Ally Financial, which was spun off from General Motors in 2006, has long wanted to reduce its heavy reliance on the auto finance business.
The Detroit-based company hit some bumps along the way. In 2019, Ally ended a credit card partnership with TD Bank. Last summer, its $2.7 billion deal to buy a subprime card issuer was terminated amid the economic impacts of the COVID-19 pandemic.
But Ally, which operates a digital-only bank with deposits of $137 billion, is starting to gain some traction in two fledgling lending segments — mortgages and unsecured consumer loans.
Last year, Ally originated $4.7 billion in home loans, which was up 74% from 2019. The mortgage unit, which seeks to appeal to home buyers who want an online borrowing experience, reported pretax income of $53 million in 2020, up from $40 million the previous year.
Meanwhile, the unsecured lending segment had full-year loan origination volume of $503 million, which was up 75% from 2019. While the business is not yet profitable, Chief Financial Officer Jennifer LaClair said that is largely because new accounting rules require lenders to reserve for losses over the life of a loan, which makes it harder to achieve profitability during a period of rapid growth.
Ally’s digital brokerage platform, a third prong of the firm’s diversification strategy, has also shown strong customer growth, though its bottom line has been hurt by the rise of free online trading.
In an interview Friday, LaClair attributed the rapid growth of new consumer products largely to Ally’s 11-year-old digital bank, which she said offers depositors a gateway to additional offerings. Existing depositors account for more than half of Ally’s new mortgage volumes, and the same pattern holds for its new brokerage account holders.
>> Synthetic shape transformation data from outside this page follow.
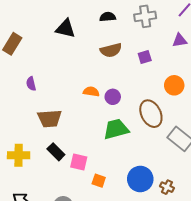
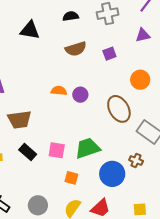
green trapezoid: (116, 129) -> (88, 148), moved
pink square: (79, 162) -> (57, 150), moved
brown cross: (167, 187) -> (136, 160), moved

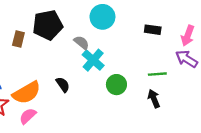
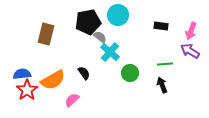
black pentagon: (48, 25) -> (88, 22), moved
brown rectangle: (18, 39) -> (46, 34), size x1.5
pink semicircle: (28, 116) -> (72, 100), moved

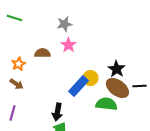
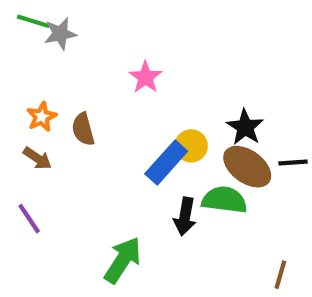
gray star: (64, 24) -> (60, 34), moved
brown semicircle: (42, 53) -> (83, 129), moved, turned -105
black arrow: (57, 112) -> (185, 216), moved
purple line: (12, 113) -> (29, 219), turned -49

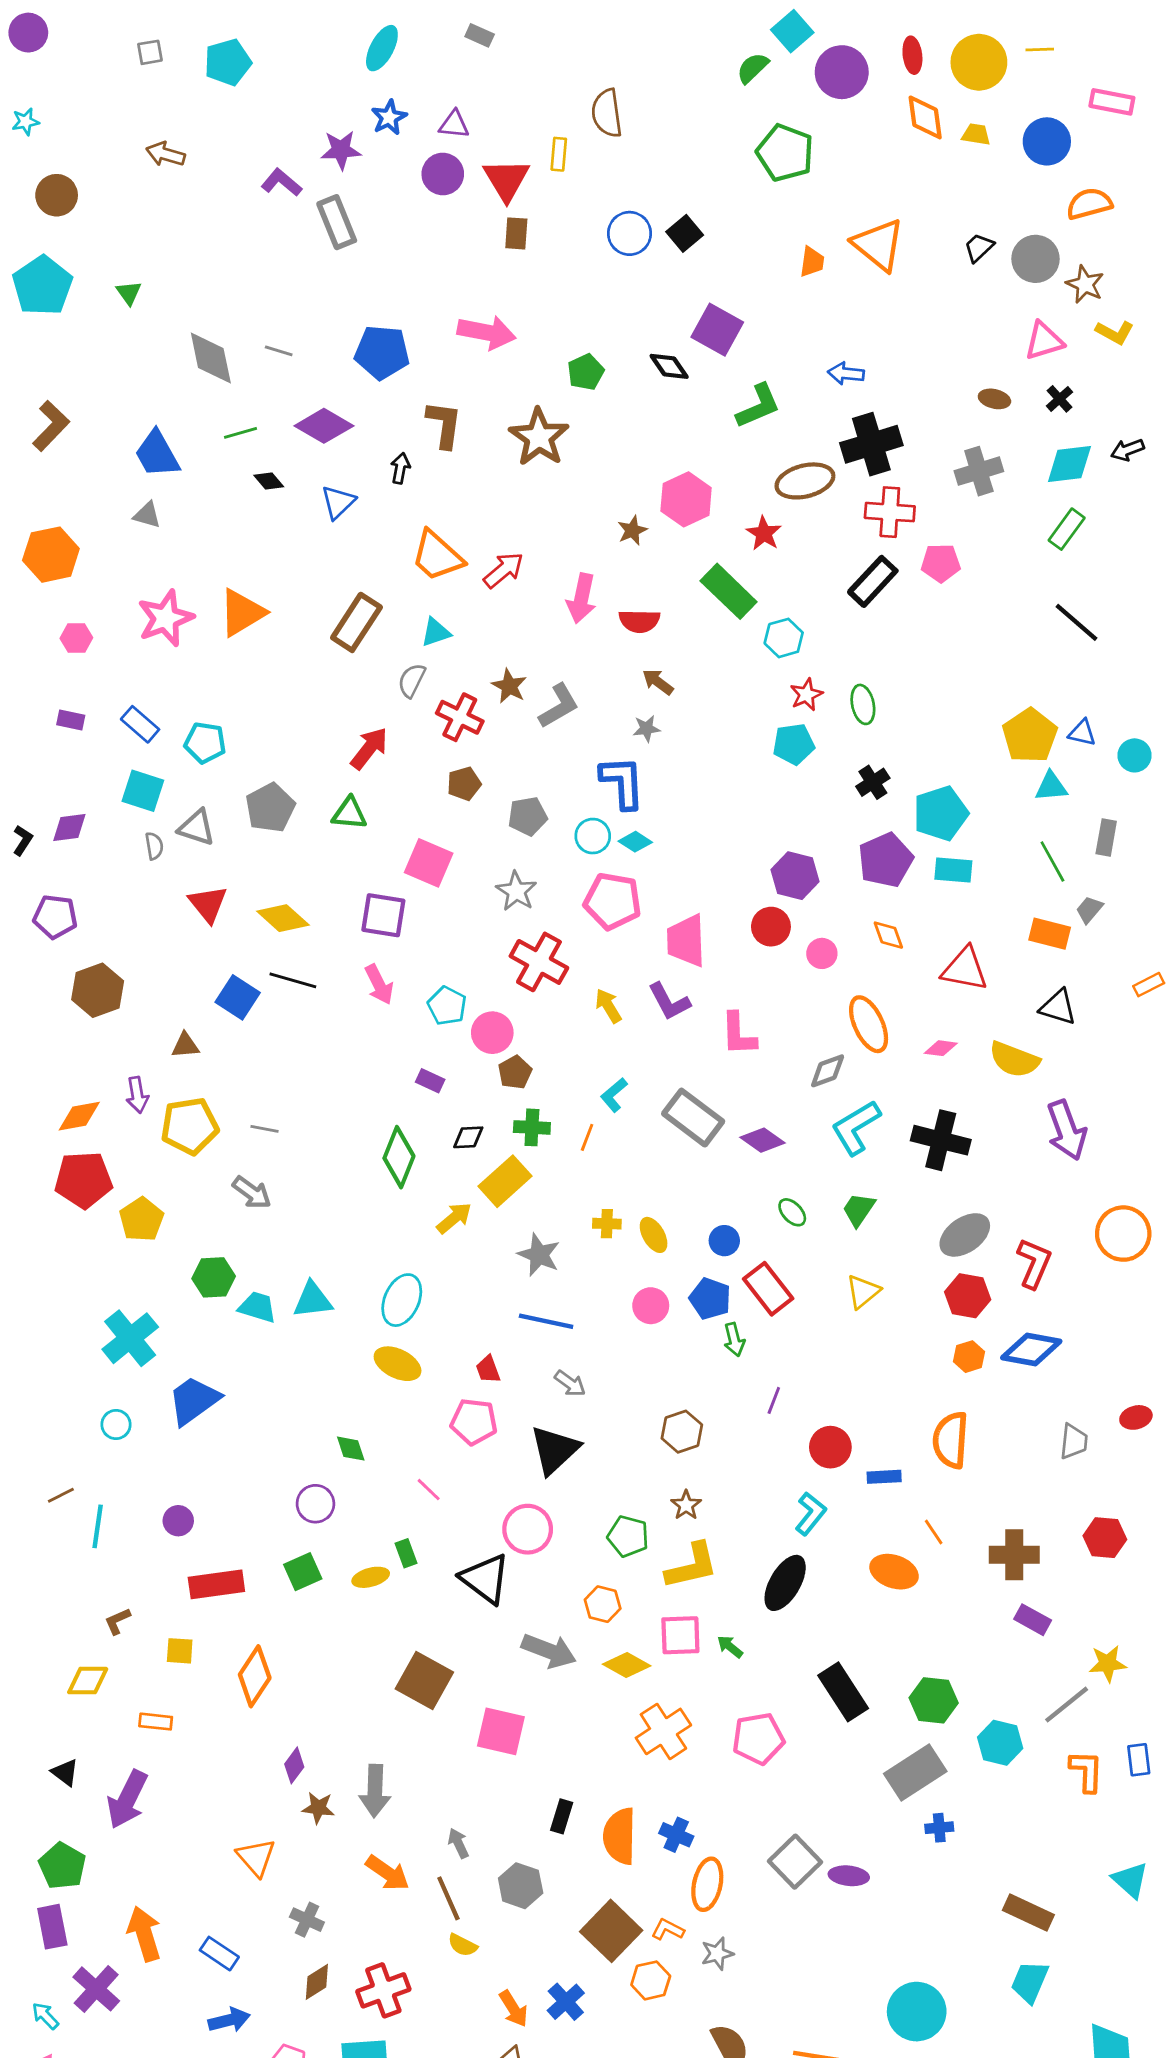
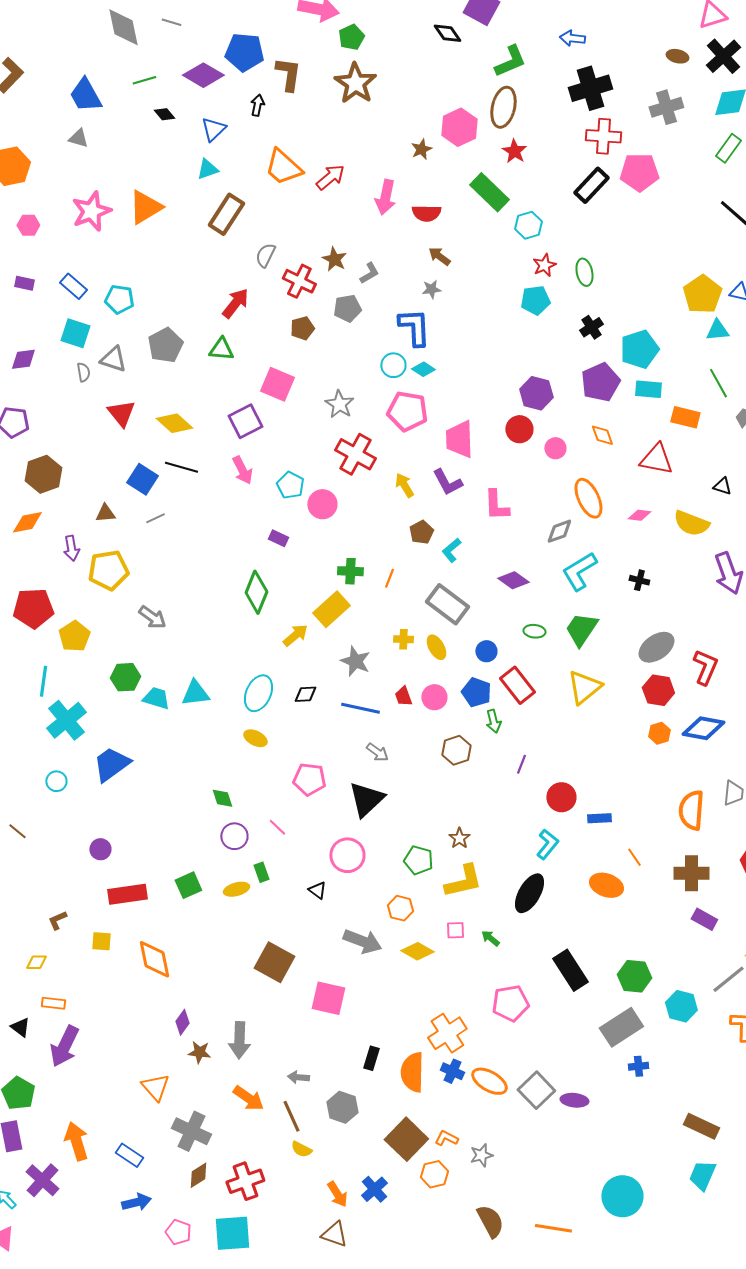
blue pentagon: (382, 352) -> (244, 52), moved
green pentagon: (586, 372) -> (351, 37), moved
black cross: (1060, 399) -> (723, 56), size x1.8
brown ellipse: (805, 481) -> (503, 107), moved, turned -63
pink pentagon: (941, 563) -> (639, 172), size x1.4
cyan triangle: (436, 632) -> (207, 169), moved
gray L-shape: (559, 706) -> (369, 273), size x0.7
gray pentagon: (528, 816) -> (347, 308), moved
purple square: (383, 915) -> (245, 421), turned -36
orange rectangle: (1050, 934) -> (685, 417), moved
black triangle: (1058, 1007) -> (722, 486), size x0.7
brown pentagon: (515, 1072) -> (421, 532), moved
cyan L-shape: (614, 1095) -> (451, 550), moved
orange diamond: (79, 1116) -> (27, 522), moved
gray rectangle: (693, 1118) -> (447, 604), moved
gray line: (265, 1129) -> (155, 518), moved, turned -36
black diamond: (468, 1137) -> (305, 694), moved
black cross: (941, 1140) -> (639, 580), size x0.5
green trapezoid: (859, 1209) -> (581, 629), size x1.4
green ellipse: (792, 1212) -> (534, 631), turned -40
yellow triangle: (863, 1292) -> (584, 687), size x1.4
yellow ellipse: (398, 1364) -> (255, 738), size x0.7
red trapezoid: (488, 1369) -> (403, 696), moved
brown hexagon: (682, 1432) -> (456, 750), moved
orange semicircle: (951, 1440) -> (691, 810), moved
brown line: (61, 1495) -> (17, 831), turned 66
purple circle: (315, 1504) -> (234, 836), moved
cyan line: (98, 1526) -> (43, 681), moved
black triangle: (485, 1579) -> (317, 890), size x0.5
pink square: (680, 1635) -> (455, 930), size x0.6
orange diamond: (255, 1676) -> (154, 959), turned -45
yellow diamond: (88, 1681) -> (36, 962), size x0.7
orange rectangle: (156, 1722) -> (53, 1003), moved
orange cross: (663, 1731) -> (447, 1033), moved
gray arrow: (458, 1843) -> (298, 1077), turned -60
orange ellipse: (707, 1884) -> (489, 1081), moved, turned -72
gray cross: (307, 1920) -> (191, 1131), size x1.6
“Our new businesses are scaling because of existing customers,” LaClair said in remarks that followed the company’s fourth-quarter earnings report. “We’ve been able to do that very efficiently through the digital deposit platform, and to the extent we can leverage that as a gateway, we have an incredibly low cost of acquisition for these other products.”
To be sure, Ally remains heavily dependent on auto loans, which account for around 60% of the company’s $176 billion of assets. Last year, residential mortgages and unsecured consumer loans made up about 9% of the balance sheet.
LaClair said Friday that she sees a clear path for Ally to quadruple its unsecured consumer loans, to $2 billion a year. The business segment, known as Ally Lending, grew out of the company’s $190 million acquisition of Health Credit Services in 2019. It offers point-of-sale loans in partnership with health care providers, home improvement contractors and retailers. Loans for home improvement projects have gotten a boost from changes in consumer spending patterns during the pandemic.
The home loan business, known as Ally Home, grew out of a partnership with the digital mortgage firm Better.com. Ally’s return to the mortgage business came several years after the demise of Residential Capital, a subprime mortgage unit of GMAC, as Ally was formerly known, which lost $9.2 billion between 2007 and 2009 and was later liquidated.
Still, it was the traditional auto lending business that drove profits in the fourth quarter of 2020.
Ally reported net income of $687 million, up 82% from a year earlier, thanks both to a smaller provision for credit losses and higher revenue. Ally has benefited from strong consumer demand for cars during the pandemic, which has propelled loan volumes and bolstered used-car prices, reducing the size of losses when loans go bad.